• TASK GOAL
Across the data below, how many lines hold "features"? Answer with that number and nothing else.

Records from a dataset:
--- --- ---

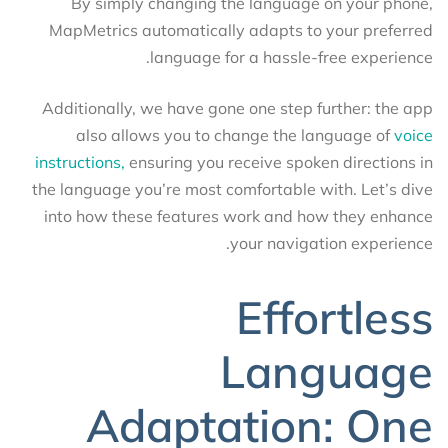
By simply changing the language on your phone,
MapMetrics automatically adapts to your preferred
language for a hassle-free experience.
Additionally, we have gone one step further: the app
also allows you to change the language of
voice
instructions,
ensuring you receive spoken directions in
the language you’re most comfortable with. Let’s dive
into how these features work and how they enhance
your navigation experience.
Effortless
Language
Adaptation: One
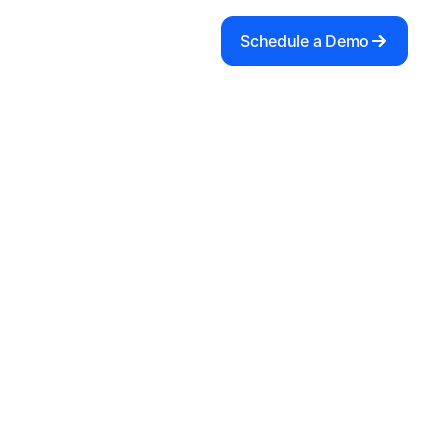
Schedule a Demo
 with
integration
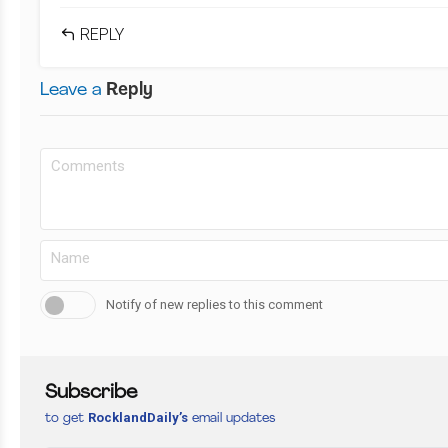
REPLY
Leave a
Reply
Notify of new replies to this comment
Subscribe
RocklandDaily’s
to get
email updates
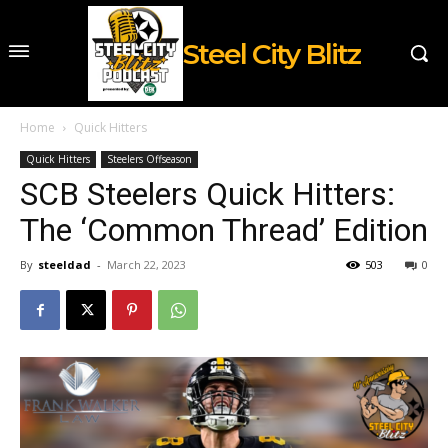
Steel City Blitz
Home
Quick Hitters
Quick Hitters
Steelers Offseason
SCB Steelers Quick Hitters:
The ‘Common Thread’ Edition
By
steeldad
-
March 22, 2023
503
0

--- --- ---

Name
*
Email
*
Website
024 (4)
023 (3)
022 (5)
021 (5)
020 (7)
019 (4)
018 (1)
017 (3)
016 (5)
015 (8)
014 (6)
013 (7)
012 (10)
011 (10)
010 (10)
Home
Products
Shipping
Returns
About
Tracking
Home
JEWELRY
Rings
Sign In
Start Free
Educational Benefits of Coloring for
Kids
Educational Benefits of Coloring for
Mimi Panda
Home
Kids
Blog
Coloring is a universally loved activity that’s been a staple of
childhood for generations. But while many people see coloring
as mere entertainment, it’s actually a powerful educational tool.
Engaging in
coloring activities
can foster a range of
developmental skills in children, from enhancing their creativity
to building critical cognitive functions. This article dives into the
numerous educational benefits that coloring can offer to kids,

--- --- ---

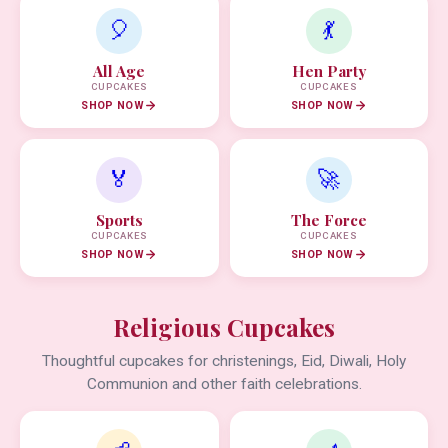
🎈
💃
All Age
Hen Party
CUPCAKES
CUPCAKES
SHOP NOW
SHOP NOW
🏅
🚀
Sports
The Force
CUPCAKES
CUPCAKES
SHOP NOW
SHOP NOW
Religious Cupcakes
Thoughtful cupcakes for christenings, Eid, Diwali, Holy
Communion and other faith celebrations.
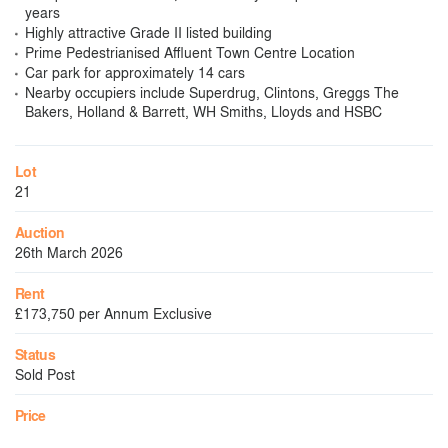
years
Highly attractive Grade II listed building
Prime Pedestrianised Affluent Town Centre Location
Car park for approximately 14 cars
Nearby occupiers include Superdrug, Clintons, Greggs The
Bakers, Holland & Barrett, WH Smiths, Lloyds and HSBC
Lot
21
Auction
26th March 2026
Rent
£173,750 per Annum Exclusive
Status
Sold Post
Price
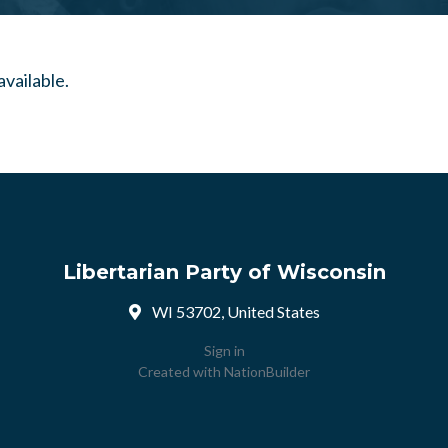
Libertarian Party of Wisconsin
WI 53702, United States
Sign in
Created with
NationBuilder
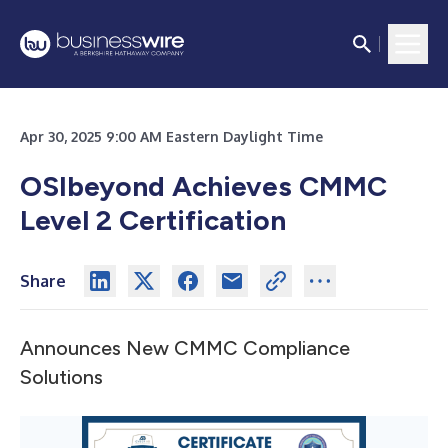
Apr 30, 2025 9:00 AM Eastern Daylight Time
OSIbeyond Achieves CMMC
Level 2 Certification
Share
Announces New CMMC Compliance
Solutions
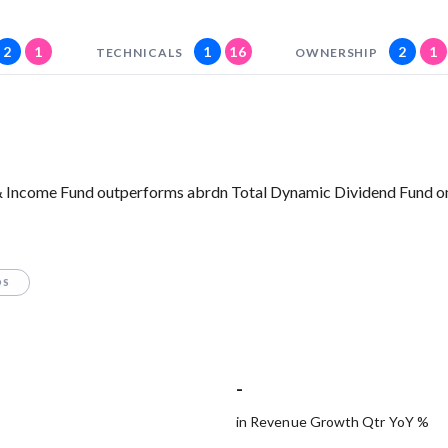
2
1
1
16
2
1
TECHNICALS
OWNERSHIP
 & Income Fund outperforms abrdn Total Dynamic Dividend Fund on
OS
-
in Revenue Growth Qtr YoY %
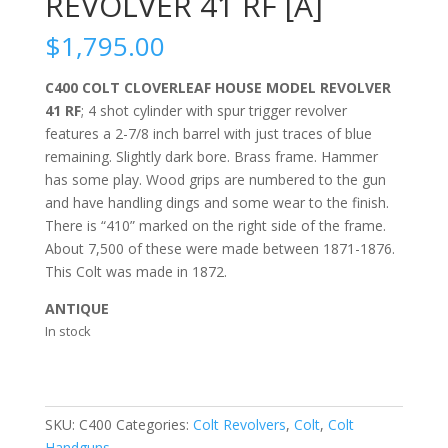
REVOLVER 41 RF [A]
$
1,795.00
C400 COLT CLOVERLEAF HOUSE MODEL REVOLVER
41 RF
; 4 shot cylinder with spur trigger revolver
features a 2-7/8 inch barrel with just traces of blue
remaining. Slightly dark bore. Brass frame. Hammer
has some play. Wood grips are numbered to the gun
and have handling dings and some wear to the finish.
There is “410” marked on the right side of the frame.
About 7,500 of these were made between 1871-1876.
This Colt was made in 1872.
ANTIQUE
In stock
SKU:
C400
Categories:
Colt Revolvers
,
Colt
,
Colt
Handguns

--- --- ---

• TASK RESULT
2